Материал (01 декември 2010)

Liebert
Emerson Power Network

Managing Critical Systems for Higher Availability and Reliability

Summary

Critical power and cooling systems have a major impact on the performance and availability of IT systems. While the reliability of these systems is high, their value to the business is such that they require an adaptive approach to performance monitoring and management that enables both predictive maintenance and fast response to unexpected events.

It is possible to extend existing network or building management systems to include critical systems, but each of these approaches has limitations that reduce the flexibility and effectiveness of system management.
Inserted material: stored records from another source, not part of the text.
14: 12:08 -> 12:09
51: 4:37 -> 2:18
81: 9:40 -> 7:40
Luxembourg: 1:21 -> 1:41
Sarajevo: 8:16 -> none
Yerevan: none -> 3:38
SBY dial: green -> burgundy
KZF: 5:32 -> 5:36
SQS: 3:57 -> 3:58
A more effective approach is Critical Systems Management (CSM). CSM involves establishing a management strategy and technology platform for critical support systems. This platform should encompass all critical support systems across the network, collect and manage trend data and alarm notifications, adapt to changes in equipment and information requirements and be capable of delivering data to any Web-enabled computer system.

In studies conducted by Emerson Network Power, this approach has been demonstrated to increase IT system availability and reduce equipment failures and maintenance costs.

Figure 1Figure 1. The Critical Systems Management approach supports Network and Building Management Systems but is tailored to the requirements of the power and cooling systems business-critical IT systems depend on.

Introduction

The concept of critical systems management dates to the 1960’s when mainframes were changing how businesses processed and used information. Because these systems were critical to business operations, reliability was a major focus. It soon became clear that the reliability of these critical systems improved markedly when the temperature, humidity and voltage inputs were precisely controlled.

Today, critical systems have evolved to include everything from high-density blade server racks operating in a corporate data center to a critical fiber shelf in a broom closet. Yet the reliability of these systems is still dependent on factors such as return air temperature, humidity and power quality.

A number of mechanical and electrical systems are employed specifically to ensure reliable operation of information technology systems, including uninterruptible power supplies (UPS), power switching and distribution systems and specialized cooling systems. Together these systems comprise a critical system infrastructure that has a significant impact on the availability and reliability of IT systems.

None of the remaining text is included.